The best quality of biogas produced in reasonably large volumes at an acceptable cost can be reached by simultaneously maximizing biogas production and minimizing the heating energy needed. In this context, one must constrain the $\mathrm{p}\mathrm{H}$ value, the maximal total initial concentrations of bacteria, minimal allowed content of ${\mathrm{C}\mathrm{H}}_4$ and maximal allowed contents of ${\mathrm{H}}_2$, ${\mathrm{H}}_2\mathrm{S}$, and ${\mathrm{N}\mathrm{H}}_3$ in the produced biogas.
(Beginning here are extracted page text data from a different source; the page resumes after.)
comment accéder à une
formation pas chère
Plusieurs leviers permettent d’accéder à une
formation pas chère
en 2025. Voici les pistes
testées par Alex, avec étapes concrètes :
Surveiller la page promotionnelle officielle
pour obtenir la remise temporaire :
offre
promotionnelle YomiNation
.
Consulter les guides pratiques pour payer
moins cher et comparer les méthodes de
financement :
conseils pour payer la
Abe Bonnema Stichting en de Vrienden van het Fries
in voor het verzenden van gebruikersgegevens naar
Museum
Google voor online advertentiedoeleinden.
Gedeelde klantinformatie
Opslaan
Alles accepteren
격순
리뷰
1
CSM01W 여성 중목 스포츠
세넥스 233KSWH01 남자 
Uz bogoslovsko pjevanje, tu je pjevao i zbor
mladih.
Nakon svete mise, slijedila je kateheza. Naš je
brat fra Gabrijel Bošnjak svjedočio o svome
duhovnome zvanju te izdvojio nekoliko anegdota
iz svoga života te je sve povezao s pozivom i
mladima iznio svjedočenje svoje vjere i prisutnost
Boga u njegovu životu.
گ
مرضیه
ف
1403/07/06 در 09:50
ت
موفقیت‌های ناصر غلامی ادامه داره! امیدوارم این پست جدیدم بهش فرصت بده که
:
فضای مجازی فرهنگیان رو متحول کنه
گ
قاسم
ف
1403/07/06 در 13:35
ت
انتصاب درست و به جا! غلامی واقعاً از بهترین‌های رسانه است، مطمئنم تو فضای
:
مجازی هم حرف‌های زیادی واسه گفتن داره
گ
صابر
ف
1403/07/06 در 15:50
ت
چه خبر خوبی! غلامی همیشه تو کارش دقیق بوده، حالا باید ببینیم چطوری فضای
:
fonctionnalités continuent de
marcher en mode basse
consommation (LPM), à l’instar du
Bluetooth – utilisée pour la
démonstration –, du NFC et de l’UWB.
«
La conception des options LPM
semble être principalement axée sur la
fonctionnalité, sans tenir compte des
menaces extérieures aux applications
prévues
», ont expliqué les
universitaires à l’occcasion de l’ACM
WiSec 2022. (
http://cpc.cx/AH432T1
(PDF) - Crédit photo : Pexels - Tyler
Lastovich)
In such an optimization case, in this work, the content of ${\mathrm{C}\mathrm{H}}_4$ in biogas increased by 11%, while the contents of ${\mathrm{H}}_2$, ${\mathrm{H}}_2\mathrm{S}$, and ${\mathrm{N}\mathrm{H}}_3$ reduced by 30%, 20%, and 81%, respectively; in the optimized system, the bioreactor temperature was $25 °\mathrm{C}$ and the pH value was 7.7.

Since the proposed optimization procedure has shown itself to be numerically stable and efficient, future work should be focused in two directions. Firstly, the AD model should be further improved by considering more precise and various bacterial growth and inhibition models. Secondly, it would be beneficial to widen the AD process’s optimization possibilities by including parameters related to the feeding substrate and feeding strategy.